“Ideas are horseshit, execution is the game.”
These wise words come courtesy of Gary Vaynerchuk, one of the most respected entrepreneurs and investors of our generation. When I heard Gary V speak these words at a USC talk, I was immediately impacted.
It’s one of those rare moments where someone says something obvious yet profound.
Each one of us has ideas; a new bakery, a time-saving app for the workplace, a money sharing tool for college students, a social enterprise that builds low-cost homes in poor communities, an online course for internet marketers, and so on and so forth.
Coming up with a good idea is not that hard. In fact, all you need to do is pay attention to the next person’s idea, and then put your own spin on it.
What’s hard is executing that idea. Turning an idea quickly written down on a napkin into an enterprise that is sustainable, scalable, financially viable, and successful; that’s difficult!
So how do you do it? How do you successfully execute your idea? Well, let’s answer that below.
STEP #1- Make a conscious decision to follow through on your idea
The very first thing you need to do is make a conscious decision to see your idea through. As I’ve said above, we all have ideas on how to start a new enterprise or improve on our current one. Unfortunately, we are crippled by our fears.
This includes money worries, time worries, doubt over our skills and business smarts, feeling too young, feeling too old, fear of failure, fear of embarrassment, fear of competition, and other similar self-limiting beliefs.
The first thing you need to do in this situation is to acknowledge your fears and worries. Once you do this, you need to dismiss all of them and focus on the positive.
You are smart enough, it is the right time, you can compete with the best of them, and you can succeed.
Once you make a conscious decision to follow through on your idea despite your initial fears, then you can move forward.
STEP #2- Make yourself vulnerable for the sake of creativity and improvement
1. Research- Firstly, you need to gather some basic data. The simplest way to do this is using best friend no.1 Google Search, or best friend no.2 Bing search.

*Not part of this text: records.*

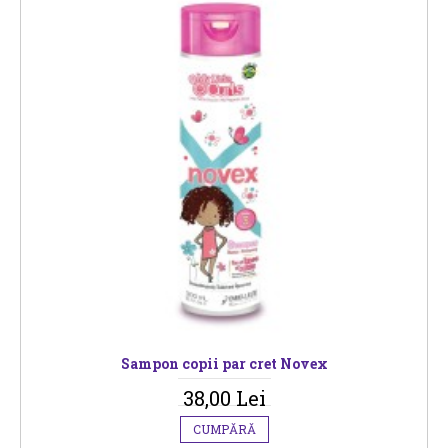
Sampon copii par cret Novex
38,00 Lei
CUMPĂRĂ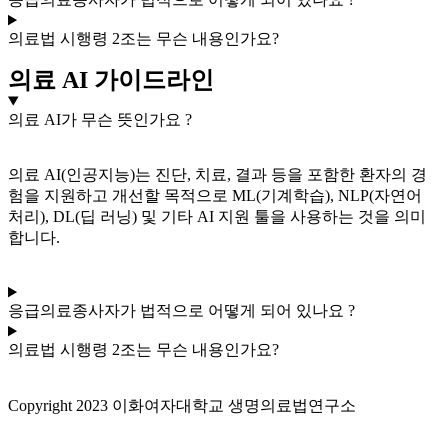
의료법 시행령 2조는 무슨 내용인가요?
의료 AI 가이드라인
의료 AI가 무슨 뜻인가요 ?
의료
AI(인공지능)는 진단, 치료, 결과 등을 포함한 환자의 경
험을 지원하고 개선할 목적으로 ML(기계학습), NLP(자연어
처리), DL(딥 러닝) 및 기타 AI 지원 툴을 사용하는 것을 의미
합니다.
응급의료종사자가 법적으로 어떻게 되어 있나요 ?
의료법 시행령 2조는 무슨 내용인가요?
Copyright 2023 이화여자대학교 생명의료법연구소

The data that you need to collect includes information on competitors, pricing structures, and market size. Basically, you are seeing whether there is a place for you on the market.

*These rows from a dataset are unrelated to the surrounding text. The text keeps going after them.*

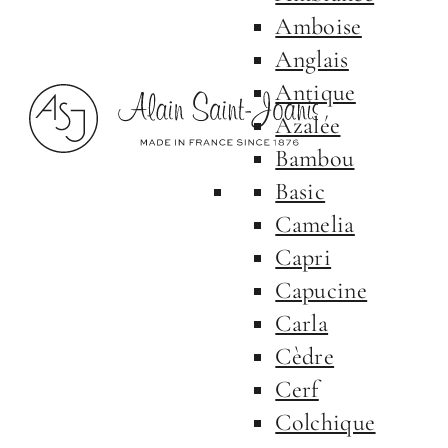
Amboise
Anglais
Antique
Azalée
Bambou
Basic
Camelia
Capri
Capucine
Carla
Cèdre
Cerf
Colchique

It is important to remember that even the most innovative idea will not succeed in a market that is not ready. If Uber was launched 10-15 years ago, it would have been a failure. Timing is everything, and your research will help you determine whether your timing is right.
2. Identify your market- Before you head out and test your product/service, you need to figure out who your ideal customer is. After all, you cannot market an idea to a faceless individual.
When you know who your market is, what your market needs, and how your market behaves, then it is easier to tailor your product or service to them.
3. Connect with your market and test your idea- Once you have an idea of who your target market is, connect with them. You can do this is a hundred different ways, including online surveys, cold calls, focus groups, house calls, emails, and one-on-one interviews.
At this point in time, you should have a minimal viable product; a quality version that you are willing to share. Think of it like beta testing.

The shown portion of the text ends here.